HSI output showing that his Ryzen CPU once provided TSME but no longer does. AMD pulled the feature for consumer CPUs without notice or an easy means for users to know. Credit: Ben Kilpatrick
This sent Kilpatrick into a monthslong investigation to figure out what had happened. After sending an inquiry to both the support and engineering teams at MSI, the manufacturer of his motherboard, he finally convinced company engineers to run tests.
They found that consumer versions of Ryzen running on MSI and Gigabyte motherboards had TSME enabled when an older firmware version, available exclusively through the AMD Generic Encapsulated Software Architecture (AGESA), described here, was used during the boot process.
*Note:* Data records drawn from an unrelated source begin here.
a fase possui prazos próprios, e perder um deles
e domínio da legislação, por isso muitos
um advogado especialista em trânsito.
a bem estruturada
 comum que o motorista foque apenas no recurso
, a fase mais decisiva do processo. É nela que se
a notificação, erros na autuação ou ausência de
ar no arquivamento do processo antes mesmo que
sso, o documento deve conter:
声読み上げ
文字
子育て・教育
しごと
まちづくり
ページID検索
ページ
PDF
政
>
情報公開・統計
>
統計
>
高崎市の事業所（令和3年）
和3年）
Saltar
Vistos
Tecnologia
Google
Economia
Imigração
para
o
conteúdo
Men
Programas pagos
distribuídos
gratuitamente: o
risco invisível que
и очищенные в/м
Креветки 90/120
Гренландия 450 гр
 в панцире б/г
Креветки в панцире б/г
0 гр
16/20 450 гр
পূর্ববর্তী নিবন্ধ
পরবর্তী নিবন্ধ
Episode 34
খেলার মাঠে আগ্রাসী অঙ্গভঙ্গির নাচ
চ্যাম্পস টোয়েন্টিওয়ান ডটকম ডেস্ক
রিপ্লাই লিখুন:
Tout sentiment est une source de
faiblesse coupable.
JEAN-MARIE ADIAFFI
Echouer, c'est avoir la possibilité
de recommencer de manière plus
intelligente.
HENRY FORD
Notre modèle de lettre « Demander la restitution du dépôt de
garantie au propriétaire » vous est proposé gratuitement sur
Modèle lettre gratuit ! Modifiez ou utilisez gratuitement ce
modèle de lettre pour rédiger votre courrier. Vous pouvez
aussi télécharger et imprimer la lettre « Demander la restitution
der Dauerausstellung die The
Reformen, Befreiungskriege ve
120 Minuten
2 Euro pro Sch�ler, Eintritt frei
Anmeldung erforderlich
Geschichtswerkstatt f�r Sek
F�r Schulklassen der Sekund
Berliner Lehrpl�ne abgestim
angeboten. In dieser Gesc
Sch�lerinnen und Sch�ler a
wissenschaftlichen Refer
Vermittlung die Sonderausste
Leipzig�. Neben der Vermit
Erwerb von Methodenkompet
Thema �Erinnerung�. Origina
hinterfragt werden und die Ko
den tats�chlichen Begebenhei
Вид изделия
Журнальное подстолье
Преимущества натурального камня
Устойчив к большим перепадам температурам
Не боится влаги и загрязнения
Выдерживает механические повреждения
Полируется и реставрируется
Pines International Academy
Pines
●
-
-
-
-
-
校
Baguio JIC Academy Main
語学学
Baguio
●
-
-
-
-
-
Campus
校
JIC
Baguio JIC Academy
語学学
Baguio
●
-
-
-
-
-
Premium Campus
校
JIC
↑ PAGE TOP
When the firmware in a newer AGESA, specifically version 1.2.7.0, ran instead, TSME showed as “not supported.” Pro versions of the Ryzen CPU supported TSME across both motherboards and AGESA versions.
“The big outstanding question is whether this is a deliberate policy decision by AMD to restrict TSME to PRO chips, or an unintentional regression that was introduced in AGESA 1.2.7.0,” Kilpatrick told Ars. He continued:
The reason that distinction matters is that if it is deliberate policy, AMD made a conscious decision to remove a working feature from consumer hardware and restrict it to enterprise customers. If it is an accidental regression, it is a firmware bug that AMD should fix. Either way the silicon is capable, either way the change happened in AGESA, and either way AMD has declined to explain it. But the two scenarios imply very different things about exactly what happened.
As part of his investigation, Killpatrick filed a bug report on AMD’s public engineering GitHub repository. Two AMD engineers engaged directly.
Tom Lendacky, an AMD fellow software engineer, replied that he didn’t know what caused the change. He suggested disabling and then re-enabling the option in the BIOS. “If that doesn’t work, my guess would be that it is a BIOS issue and you would want to contact MSI,” (It was this suggestion that led Kilpatrick to prevail upon MSI engineers to run the tests mentioned earlier.)
Mario Limonciello, AMD senior principal software engineer and maintainer of the fwupd version of HSI, then chimed in. He, too, suggested disabling and re-enabling the BIOS settings. “If it still doesn’t work; then yes please report it to your board vendor to debug,” he said.